WHAT THE TASK REQUIRES — Look for the line containing "projet, n’hésitez pas à les contacter." in the listing below; from there, output every line exactly, the last one included.

STORED DATA —
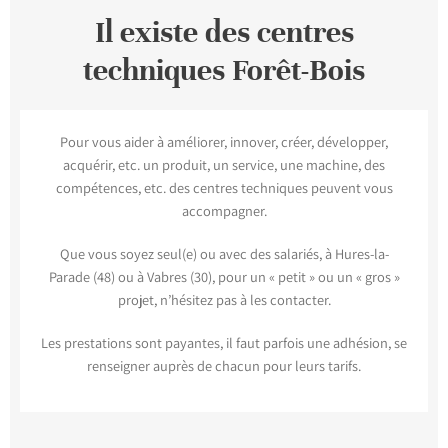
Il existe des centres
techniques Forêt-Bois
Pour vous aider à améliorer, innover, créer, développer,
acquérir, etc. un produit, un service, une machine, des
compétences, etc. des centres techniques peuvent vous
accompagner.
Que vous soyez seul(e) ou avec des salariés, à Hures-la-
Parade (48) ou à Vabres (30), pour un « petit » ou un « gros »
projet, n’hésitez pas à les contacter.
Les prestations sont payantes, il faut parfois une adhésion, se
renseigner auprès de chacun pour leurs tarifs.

WRITTEN ANSWER —
projet, n’hésitez pas à les contacter.
Les prestations sont payantes, il faut parfois une adhésion, se
renseigner auprès de chacun pour leurs tarifs.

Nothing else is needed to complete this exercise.